Partial Allocations in Budget-Feasible Mechanism Design: Bridging Multiple Levels of Service and Divisible Agents
Georgios Amanatidis, Sophie Klumper, Evangelos Markakis, Guido Schäfer, Artem Tsikiridis
TL;DR
The paper advances budget-feasible mechanism design by allowing partial allocations in procurement. It introduces a deterministic, truthful framework for both a multi-level (k-level) model with concave, per-agent valuations and a divisible-agent model with concave, separable valuations, achieving constant-factor approximations: $(2+\sqrt{3})$ for indivisible multi-level services and $(4+2\sqrt{3})$ for the divisible setting, with a sharp 2-approximation in the linear-valuation special case. The core technique is a backward greedy approach that starts from the fractional optimum and truncates levels while preserving truthfulness via Myerson-style payments; large-market analyses show improvements as market largeness grows.
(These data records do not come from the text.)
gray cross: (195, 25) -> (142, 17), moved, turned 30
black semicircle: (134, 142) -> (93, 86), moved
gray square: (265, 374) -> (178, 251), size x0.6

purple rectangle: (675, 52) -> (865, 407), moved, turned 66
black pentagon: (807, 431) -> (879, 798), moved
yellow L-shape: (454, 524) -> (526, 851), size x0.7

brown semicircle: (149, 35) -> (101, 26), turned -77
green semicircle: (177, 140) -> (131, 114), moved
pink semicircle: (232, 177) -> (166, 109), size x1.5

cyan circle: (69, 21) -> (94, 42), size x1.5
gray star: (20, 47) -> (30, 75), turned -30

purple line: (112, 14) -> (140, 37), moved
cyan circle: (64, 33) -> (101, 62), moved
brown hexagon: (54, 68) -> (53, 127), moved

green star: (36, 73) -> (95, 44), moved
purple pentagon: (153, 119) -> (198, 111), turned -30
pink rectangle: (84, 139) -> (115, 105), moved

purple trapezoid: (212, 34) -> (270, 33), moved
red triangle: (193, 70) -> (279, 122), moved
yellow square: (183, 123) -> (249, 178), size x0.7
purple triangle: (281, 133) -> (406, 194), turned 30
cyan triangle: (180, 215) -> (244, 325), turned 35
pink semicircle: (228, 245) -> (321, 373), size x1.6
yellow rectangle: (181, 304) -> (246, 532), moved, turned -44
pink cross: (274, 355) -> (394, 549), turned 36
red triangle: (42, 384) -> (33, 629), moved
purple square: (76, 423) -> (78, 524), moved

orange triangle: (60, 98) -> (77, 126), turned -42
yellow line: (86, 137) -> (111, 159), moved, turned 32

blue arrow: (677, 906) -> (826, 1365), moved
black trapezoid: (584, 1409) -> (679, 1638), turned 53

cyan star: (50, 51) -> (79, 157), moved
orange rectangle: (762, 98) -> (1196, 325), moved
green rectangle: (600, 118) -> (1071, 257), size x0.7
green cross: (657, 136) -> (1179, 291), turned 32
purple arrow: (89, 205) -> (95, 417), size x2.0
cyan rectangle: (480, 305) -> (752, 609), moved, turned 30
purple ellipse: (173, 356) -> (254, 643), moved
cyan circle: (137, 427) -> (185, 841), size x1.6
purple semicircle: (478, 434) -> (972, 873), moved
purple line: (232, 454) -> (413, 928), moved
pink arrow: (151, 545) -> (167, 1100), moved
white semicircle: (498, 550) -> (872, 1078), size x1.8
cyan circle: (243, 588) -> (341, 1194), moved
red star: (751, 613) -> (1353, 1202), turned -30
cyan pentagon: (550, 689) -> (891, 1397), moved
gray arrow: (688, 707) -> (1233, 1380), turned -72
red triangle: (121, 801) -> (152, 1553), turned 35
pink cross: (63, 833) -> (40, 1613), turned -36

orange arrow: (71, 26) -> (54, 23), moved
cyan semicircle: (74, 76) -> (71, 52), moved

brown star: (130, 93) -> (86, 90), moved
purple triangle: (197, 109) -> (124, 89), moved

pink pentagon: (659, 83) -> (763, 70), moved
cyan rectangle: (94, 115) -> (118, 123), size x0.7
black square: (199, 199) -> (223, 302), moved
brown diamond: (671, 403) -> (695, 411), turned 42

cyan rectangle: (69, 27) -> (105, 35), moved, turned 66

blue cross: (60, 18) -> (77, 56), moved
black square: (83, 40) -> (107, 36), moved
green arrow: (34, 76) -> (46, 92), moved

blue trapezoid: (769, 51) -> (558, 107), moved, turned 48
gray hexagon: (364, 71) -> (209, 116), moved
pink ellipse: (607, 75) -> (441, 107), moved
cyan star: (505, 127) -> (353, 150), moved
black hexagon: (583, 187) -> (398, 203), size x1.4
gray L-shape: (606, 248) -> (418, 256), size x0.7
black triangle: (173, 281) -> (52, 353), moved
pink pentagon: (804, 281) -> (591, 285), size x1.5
The results establish a separation between divisible and indivisible settings and offer practical, polynomial-time mechanisms applicable to procurement with fractional or multi-level service offerings. Collectively, the work broadens the applicability of budget-feasible mechanisms to more flexible procurement scenarios and lays groundwork for further improvements under additional feasibility constraints.
Abstract
Budget-feasible procurement has been a major paradigm in mechanism design since its introduction by Singer (2010). An auctioneer (buyer) with a strict budget constraint is interested in buying goods or services from a group of strategic agents (sellers). In many scenarios it makes sense to allow the auctioneer to only partially buy what an agent offers, e.g., an agent might have multiple copies of an item to sell, they might offer multiple levels of a service, or they may be available to perform a task for any fraction of a specified time interval. Nevertheless, the focus of the related literature has been on settings where each agent's services are either fully acquired or not at all. The main reason for this, is that in settings with partial allocations like the ones mentioned, there are strong inapproximability results. Under the mild assumption of being able to afford each agent entirely, we are able to circumvent such results in this work. We design a polynomial-time, deterministic, truthful, budget-feasible $(2+\sqrt{3})$-approximation mechanism for the setting where each agent offers multiple levels of service and the auctioneer has a discrete separable concave valuation function. We then use this result to design a deterministic, truthful and budget-feasible $O(1)$-approximation mechanism for the setting where any fraction of a service can be acquired and the auctioneer's valuation function is separable concave (i.e., the sum of concave functions). For the special case of a linear valuation function, we improve the best known approximation ratio for the problem from $1+φ$ (by Klumper & Schäfer (2022)) to $2$. This establishes a separation between this setting and its indivisible counterpart.